- Major tech companies have announced they’re allowing employees to work from home permanently.
- More than two-thirds of the United States’ economic activity was produced by people working from home in May.
- Here are eight ways to make working from home more effective without it impacting your mental well-being.
Working from home every day may have felt like a novelty six months ago, but for many of us, we’re in it for the long-haul now.
In May, 42% of Americans aged 20-64 earning more than $20,000 were working from home full-time, according to a Stanford University survey – which equates to more than two-thirds of US economic activity. That’s compared to just 2% working full-time from home before the pandemic.
While offices around the world have started to reopen with COVID-secure measures in place, Stanford’s Prof Nicholas Bloom says we’re likely to carry on working from home in some capacity until 2022.
Which means, once the novelty wears off, we need healthy habits in place to ensure we’re focused and productive during working hours – avoiding the “temptation” to do another load of laundry – and we can switch off at the end of the day.
Even Microsoft Chief Executive Satya Nadella admits the boundaries have been blurred so much between our personal and work lives, "it sometimes feels like you are sleeping at work".
What is the World Economic Forum’s Jobs Reset Summit?
The World Economic Forum’s Jobs Reset Summit brings together leaders from business, government, civil society, media and the broader public to shape a new agenda for growth, jobs, skills and equity.
The four-day virtual event, being held on 20-23 October 2020, comes as the world seeks a way out of the COVID-19 pandemic. The coronavirus crisis has further disrupted the world of work after years of growing income inequality, concerns about tech-driven job displacement, and rising societal discord.
The Summit will develop new frameworks, shape innovative solutions and accelerate action on four thematic pillars: Economic Growth, Revival and Transformation; Work, Wages and Job Creation; Education, Skills and Lifelong Learning; and Equity, Inclusion and Social Justice.
The UK’s NHS has tips for working from home and good time-management as part of its mental health advice service Every Mind Matters.
1. Set a routine and stick to it
It can be stressful walking the line between work and personal time, so schedules are a must. Get up and have breakfast at the same time each day, and stick to an alternative “commute” time, in which you exercise, read or listen to music, before starting work. “Most importantly, when your work day stops, stop working,” says the NHS. “Shut down, stop checking emails and focus on home life.”
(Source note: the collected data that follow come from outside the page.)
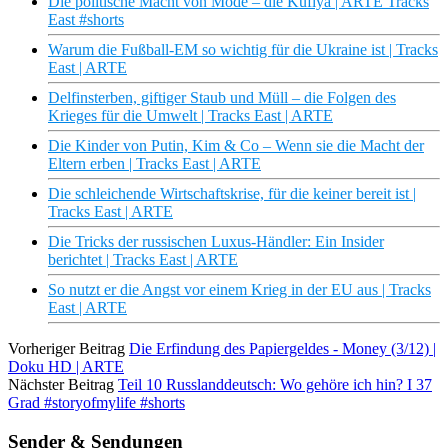
Die politische Macht von Mode – die Kufiya | ARTE Tracks
East #shorts
Warum die Fußball-EM so wichtig für die Ukraine ist | Tracks
East | ARTE
Delfinsterben, giftiger Staub und Müll – die Folgen des
Krieges für die Umwelt | Tracks East | ARTE
Die Kinder von Putin, Kim & Co – Wenn sie die Macht der
Eltern erben | Tracks East | ARTE
Die schleichende Wirtschaftskrise, für die keiner bereit ist |
Tracks East | ARTE
Die Tricks der russischen Luxus-Händler: Ein Insider
berichtet | Tracks East | ARTE
So nutzt er die Angst vor einem Krieg in der EU aus | Tracks
East | ARTE
Vorheriger Beitrag
Die Erfindung des Papiergeldes - Money (3/12) |
Doku HD | ARTE
Nächster Beitrag
Teil 10 Russlanddeutsch: Wo gehöre ich hin? I 37
Grad #storyofmylife #shorts
Sender & Sendungen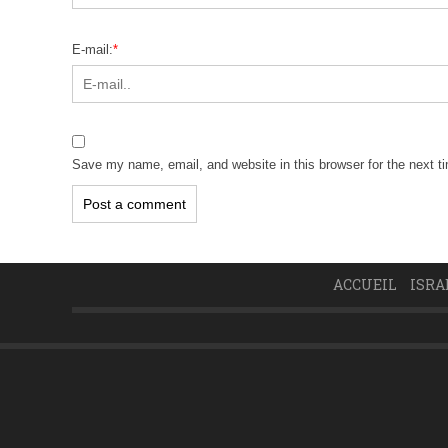
E-mail:
*
Save my name, email, and website in this browser for the next 
ACCUEIL
ISRA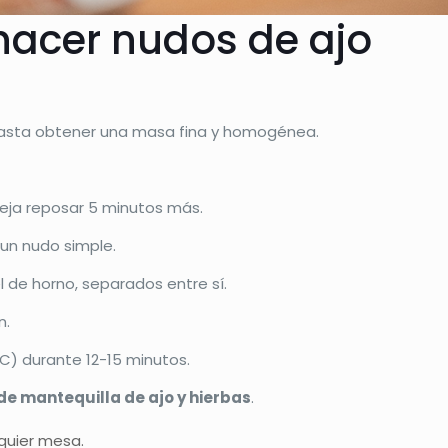
hacer nudos de ajo
hasta obtener una masa fina y homogénea.
 deja reposar 5 minutos más.
 un nudo simple.
 de horno, separados entre sí.
n.
C) durante 12-15 minutos.
de mantequilla de ajo y hierbas
.
quier mesa.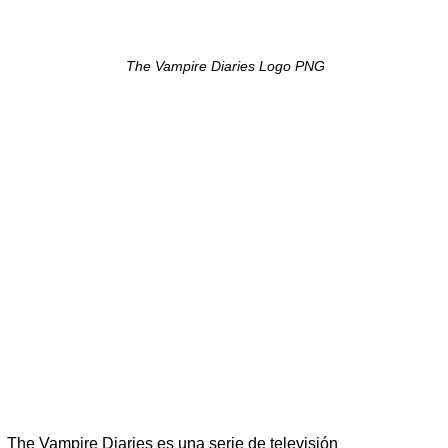
The Vampire Diaries Logo PNG
The Vampire Diaries es una serie de televisión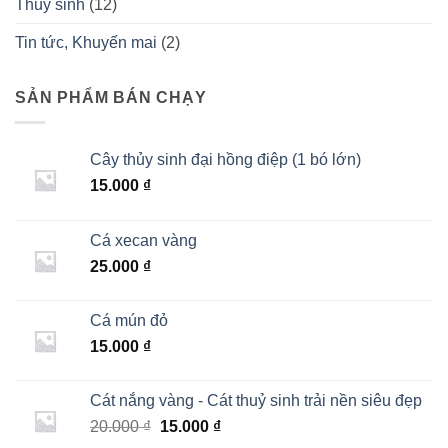
Thuỷ sinh
(12)
Tin tức, Khuyến mai
(2)
SẢN PHẨM BÁN CHẠY
Cây thủy sinh đại hồng điệp (1 bó lớn)
15.000
₫
Cá xecan vàng
25.000
₫
Cá mún đỏ
15.000
₫
Cát nắng vàng - Cát thuỷ sinh trải nền siêu đẹp
Giá
Giá
20.000
₫
15.000
₫
gốc
hiện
2. Make a dedicated work space
If you haven’t got round to it yet, perhaps because the children have been off school, now’s the time to find a quiet space away from other people and distractions. Try to designate an area as your work space, make it as comfortable as possible – see advice for sitting correctly at your desk – and ensure you have everything you need in one place.
3. Take a break
It can feel like we need to be “on” all the time – and available to colleagues now they can’t see us in person. But as the NHS says, this working from home presenteeism is no good if it’s affecting your mental health. So take regular screen breaks and a lunch break to manage your stress levels. Taking time to focus on something else, whether that’s a walk or a coffee, will boost your productivity. If you’re feeling tense and stiff because you’re moving around less, try a 10-minute workout.
4. Stay connected
Although working from home does have benefits, “you may also feel more isolated,” says the NHS. Human interaction is important for our mental well-being, so set up video calls or pick up the phone. Speak to colleagues or your manager if you’re struggling and ask others how they’re doing. “Make time to socialise virtually – schedule in a digital coffee break or Friday online get-together. Or meet in person for a coffee or lunch if you can, following the latest social distancing guidelines.”
5. Set boundaries
“Setting boundaries with other members of your household is key to mental well-being while working at home,” says the NHS. Yes, there’s more flexibility, but you might also have to deal with children who think you’re just there for them. Speak to your family or those you live with about your needs and share your schedule – and do the same with colleagues and managers, so you can just enjoy being with family, your partner or housemates at the end of the day.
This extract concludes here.